# [Work to complete]
Go through the entries below and tally the lines holding "diverse"; please reply with the number only.
----- Listed entries -----
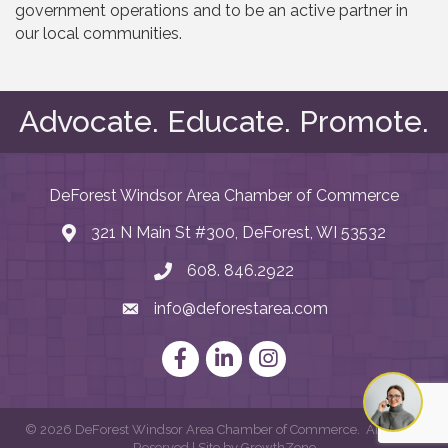
government operations and to be an active partner in
our local communities.
Advocate. Educate. Promote.
DeForest Windsor Area Chamber of Commerce
321 N Main St #300, DeForest, WI 53532
map and address
608. 846.2922
phone number
info@deforestarea.com
email
Facebook
LinkedIn
Instagram
©
2026
DeForest Windsor Area Chamber of Commerce.
All Rights
Reserved | Site by
GrowthZone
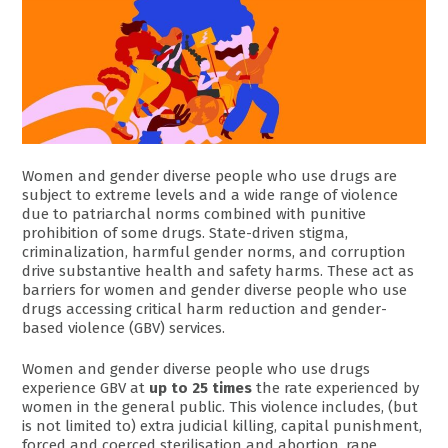
Women and gender diverse people who use drugs are
subject to extreme levels and a wide range of violence
due to patriarchal norms combined with punitive
prohibition of some drugs. State-driven stigma,
criminalization, harmful gender norms, and corruption
drive substantive health and safety harms. These act as
barriers for women and gender diverse people who use
drugs accessing critical harm reduction and gender-
based violence (GBV) services.
Women and gender diverse people who use drugs
experience GBV at
up to 25 times
the rate experienced by
women in the general public. This violence includes, (but
is not limited to) extra judicial killing, capital punishment,
forced and coerced sterilisation and abortion, rape,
-----
# [Your response]
3